A New Way to Pay for College
About five years ago, an old idea from Milton Friedman briefly made the rounds: Instead of charging students tuition and saddling them with lots of debt, colleges should let students attend for free; then, for a specified period of time, students should owe their alma maters a percentage of their income.
This has something to offer both sides of the political debate. Students of varying economic backgrounds would have the same access to college, and no one would drown in debt; anyone who remained poor after college would owe very little. Richer students would pay their own way instead of relying on their parents. Poorer students, rather than receiving subsidies, would pay when they could later afford to. And schools would have an incentive to focus on majors that actually produce returns in the labor market.

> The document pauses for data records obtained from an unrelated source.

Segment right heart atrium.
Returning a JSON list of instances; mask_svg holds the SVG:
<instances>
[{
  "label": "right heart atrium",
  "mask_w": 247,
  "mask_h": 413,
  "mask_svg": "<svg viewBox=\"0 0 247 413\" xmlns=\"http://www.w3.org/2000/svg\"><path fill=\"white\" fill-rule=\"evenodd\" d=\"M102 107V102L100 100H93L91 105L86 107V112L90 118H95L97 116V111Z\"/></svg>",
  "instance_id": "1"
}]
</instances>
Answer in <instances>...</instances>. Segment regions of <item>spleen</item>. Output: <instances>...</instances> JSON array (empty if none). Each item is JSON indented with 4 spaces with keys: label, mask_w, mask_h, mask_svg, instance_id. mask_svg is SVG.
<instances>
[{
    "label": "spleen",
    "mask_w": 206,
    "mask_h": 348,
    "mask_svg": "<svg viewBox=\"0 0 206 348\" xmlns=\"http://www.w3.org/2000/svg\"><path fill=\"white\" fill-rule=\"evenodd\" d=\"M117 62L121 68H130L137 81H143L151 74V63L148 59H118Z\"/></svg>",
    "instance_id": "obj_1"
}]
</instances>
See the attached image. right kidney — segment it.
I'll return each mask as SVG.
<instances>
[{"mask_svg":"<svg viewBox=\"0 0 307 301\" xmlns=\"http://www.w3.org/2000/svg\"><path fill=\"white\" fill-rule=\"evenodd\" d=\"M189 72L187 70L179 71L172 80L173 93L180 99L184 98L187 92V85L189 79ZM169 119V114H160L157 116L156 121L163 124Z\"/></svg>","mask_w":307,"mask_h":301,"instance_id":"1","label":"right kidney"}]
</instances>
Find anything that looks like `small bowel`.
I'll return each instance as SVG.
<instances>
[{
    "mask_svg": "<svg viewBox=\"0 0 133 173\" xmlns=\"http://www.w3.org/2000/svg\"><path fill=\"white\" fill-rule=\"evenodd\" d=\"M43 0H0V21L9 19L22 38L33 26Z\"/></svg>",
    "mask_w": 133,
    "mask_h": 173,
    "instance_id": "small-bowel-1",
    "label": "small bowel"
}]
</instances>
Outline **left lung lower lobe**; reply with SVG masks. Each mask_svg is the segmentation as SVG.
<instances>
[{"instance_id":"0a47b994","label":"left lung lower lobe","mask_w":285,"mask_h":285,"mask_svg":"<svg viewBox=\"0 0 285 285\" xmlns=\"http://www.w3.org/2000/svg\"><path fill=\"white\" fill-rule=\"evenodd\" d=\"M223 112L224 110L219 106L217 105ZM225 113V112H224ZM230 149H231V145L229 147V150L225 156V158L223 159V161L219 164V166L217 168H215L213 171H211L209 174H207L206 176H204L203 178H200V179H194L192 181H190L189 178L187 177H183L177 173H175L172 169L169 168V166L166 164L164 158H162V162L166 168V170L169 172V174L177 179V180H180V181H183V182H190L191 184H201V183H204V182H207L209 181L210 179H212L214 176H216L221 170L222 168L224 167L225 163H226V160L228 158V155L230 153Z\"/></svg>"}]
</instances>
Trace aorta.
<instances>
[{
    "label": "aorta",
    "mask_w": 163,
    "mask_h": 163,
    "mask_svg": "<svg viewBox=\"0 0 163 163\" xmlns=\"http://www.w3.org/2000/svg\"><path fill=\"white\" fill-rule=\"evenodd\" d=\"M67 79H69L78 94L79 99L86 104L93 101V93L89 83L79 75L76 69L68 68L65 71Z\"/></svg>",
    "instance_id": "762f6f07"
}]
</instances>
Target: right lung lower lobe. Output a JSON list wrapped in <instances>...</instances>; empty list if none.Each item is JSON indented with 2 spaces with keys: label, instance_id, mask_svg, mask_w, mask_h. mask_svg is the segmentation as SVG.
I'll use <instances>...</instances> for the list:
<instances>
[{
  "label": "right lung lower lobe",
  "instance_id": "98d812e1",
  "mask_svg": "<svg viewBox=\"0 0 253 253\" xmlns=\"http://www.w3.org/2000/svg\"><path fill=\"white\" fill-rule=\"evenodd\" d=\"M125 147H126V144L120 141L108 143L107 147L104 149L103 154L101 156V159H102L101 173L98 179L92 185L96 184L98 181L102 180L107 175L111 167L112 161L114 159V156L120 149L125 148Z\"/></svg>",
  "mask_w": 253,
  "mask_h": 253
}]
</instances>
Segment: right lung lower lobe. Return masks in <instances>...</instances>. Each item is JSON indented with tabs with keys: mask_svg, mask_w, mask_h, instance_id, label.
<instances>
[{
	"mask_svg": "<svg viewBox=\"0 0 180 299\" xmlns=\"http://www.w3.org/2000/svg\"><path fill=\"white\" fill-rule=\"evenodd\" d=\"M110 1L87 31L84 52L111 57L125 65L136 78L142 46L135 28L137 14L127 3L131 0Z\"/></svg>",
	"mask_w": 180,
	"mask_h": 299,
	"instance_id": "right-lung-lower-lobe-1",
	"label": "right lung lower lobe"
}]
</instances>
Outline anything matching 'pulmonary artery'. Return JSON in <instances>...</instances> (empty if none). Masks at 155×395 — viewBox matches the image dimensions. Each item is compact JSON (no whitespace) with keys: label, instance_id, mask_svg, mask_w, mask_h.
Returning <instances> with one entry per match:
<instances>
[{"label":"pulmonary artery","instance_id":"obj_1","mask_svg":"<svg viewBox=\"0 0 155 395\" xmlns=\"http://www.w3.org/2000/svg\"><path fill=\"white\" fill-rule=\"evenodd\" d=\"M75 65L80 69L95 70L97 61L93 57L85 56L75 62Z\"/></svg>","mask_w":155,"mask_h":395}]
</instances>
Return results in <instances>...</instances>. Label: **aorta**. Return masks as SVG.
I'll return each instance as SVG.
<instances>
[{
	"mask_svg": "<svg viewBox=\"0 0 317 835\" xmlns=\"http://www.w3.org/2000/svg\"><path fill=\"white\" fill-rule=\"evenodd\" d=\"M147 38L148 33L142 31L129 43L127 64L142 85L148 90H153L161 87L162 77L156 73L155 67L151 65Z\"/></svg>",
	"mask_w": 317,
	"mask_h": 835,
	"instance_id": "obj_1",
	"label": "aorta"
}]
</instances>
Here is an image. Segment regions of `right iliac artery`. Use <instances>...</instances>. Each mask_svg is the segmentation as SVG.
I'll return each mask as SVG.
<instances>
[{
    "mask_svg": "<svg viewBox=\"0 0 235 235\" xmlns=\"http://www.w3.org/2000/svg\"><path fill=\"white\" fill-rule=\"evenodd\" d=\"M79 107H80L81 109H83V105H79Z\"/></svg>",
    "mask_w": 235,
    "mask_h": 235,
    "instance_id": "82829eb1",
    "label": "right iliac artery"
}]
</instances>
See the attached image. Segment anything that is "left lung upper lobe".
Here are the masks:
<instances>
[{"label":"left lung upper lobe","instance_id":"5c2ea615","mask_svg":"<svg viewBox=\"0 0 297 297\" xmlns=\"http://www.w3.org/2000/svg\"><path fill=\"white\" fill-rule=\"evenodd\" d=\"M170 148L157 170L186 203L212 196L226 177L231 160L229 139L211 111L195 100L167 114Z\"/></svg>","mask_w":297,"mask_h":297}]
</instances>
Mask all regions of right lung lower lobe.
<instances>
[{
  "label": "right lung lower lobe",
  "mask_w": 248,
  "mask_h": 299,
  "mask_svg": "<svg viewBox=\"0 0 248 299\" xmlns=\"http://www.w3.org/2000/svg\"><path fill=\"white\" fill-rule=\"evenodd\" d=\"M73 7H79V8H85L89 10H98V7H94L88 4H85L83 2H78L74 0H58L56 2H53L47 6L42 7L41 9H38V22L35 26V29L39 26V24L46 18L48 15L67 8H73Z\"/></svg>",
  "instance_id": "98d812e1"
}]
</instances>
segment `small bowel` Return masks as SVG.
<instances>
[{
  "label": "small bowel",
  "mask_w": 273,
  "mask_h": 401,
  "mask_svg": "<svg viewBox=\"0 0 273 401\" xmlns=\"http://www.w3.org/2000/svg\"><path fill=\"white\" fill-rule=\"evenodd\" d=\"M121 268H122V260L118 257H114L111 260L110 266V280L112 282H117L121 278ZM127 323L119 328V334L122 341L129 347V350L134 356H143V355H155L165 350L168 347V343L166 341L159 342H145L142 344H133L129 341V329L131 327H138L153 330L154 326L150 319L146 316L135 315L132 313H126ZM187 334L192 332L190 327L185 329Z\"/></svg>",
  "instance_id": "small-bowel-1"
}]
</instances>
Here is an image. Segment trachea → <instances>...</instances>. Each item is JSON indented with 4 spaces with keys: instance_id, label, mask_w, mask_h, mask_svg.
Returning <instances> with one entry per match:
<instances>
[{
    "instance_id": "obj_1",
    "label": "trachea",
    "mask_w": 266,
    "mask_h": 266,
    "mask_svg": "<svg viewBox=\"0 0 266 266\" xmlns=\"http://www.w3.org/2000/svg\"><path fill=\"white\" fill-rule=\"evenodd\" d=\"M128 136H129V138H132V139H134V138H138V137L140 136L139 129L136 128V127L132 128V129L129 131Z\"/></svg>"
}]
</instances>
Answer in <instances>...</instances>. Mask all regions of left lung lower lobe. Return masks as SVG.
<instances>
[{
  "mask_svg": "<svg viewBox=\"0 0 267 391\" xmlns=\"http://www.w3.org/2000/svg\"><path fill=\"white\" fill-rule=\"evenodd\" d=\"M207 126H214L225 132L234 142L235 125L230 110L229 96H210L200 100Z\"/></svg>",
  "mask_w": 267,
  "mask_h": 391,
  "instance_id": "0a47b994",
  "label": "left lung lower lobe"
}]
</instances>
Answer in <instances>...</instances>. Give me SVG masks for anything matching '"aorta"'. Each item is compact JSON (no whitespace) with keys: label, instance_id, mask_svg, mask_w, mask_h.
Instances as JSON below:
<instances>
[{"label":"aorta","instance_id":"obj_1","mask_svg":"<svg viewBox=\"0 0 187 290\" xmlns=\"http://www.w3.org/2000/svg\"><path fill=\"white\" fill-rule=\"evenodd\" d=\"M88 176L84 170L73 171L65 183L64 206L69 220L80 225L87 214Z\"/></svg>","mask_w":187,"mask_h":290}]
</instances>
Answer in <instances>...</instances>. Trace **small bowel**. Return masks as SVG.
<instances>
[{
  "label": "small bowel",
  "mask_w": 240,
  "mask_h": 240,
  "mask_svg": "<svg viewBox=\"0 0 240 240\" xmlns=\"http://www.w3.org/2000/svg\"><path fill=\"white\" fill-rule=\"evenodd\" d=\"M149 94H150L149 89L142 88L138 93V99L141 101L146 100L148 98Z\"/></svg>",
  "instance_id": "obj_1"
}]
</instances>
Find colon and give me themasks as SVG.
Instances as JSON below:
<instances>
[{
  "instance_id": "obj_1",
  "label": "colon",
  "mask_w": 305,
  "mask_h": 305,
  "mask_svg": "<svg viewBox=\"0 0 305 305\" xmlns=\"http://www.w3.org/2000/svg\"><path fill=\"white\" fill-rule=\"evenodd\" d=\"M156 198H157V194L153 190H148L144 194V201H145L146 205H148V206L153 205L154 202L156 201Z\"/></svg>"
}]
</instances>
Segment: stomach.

This arrangement has been almost unheard of in the U.S. -- but that might be changing. Reports The New York Times:
This week, the Oregon Legislature approved a plan that could allow students to attend state colleges without paying tuition or taking out traditional loans. Instead, they would commit a small percentage of their future incomes to repaying the state; those who earn very little would pay very little.
The proposal faces a series of procedural and practical hurdles and will not go into effect for at least a few years, but it could point to a new direction in the long-running debate over how to cope with the rising cost of higher education. While the approach has been used in Australia, national education groups say they do not know of any university in the United States trying it.
An interesting development, to say the least.